EXERCISE DETAILS >> In the records below, work out how many lines hold the word "valutakursen". Report the number alone.

*** Block opens ***

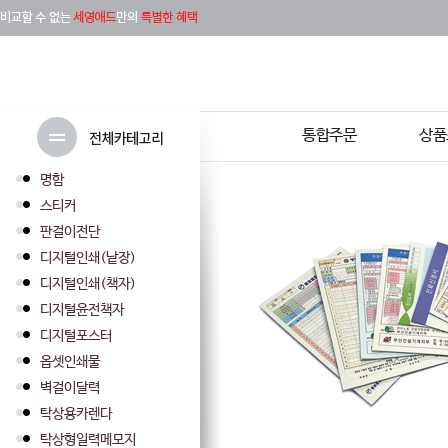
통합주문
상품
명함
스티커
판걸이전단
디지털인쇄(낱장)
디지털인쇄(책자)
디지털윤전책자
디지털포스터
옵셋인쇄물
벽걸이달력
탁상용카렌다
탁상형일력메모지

*** Block closes ***
*** Block opens ***

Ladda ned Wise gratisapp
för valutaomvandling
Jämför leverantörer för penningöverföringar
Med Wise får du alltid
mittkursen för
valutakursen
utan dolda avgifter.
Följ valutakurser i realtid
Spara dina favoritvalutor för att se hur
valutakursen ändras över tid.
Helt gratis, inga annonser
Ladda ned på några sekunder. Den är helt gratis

*** Block closes ***

OUTPUT FOR THIS TASK >> 2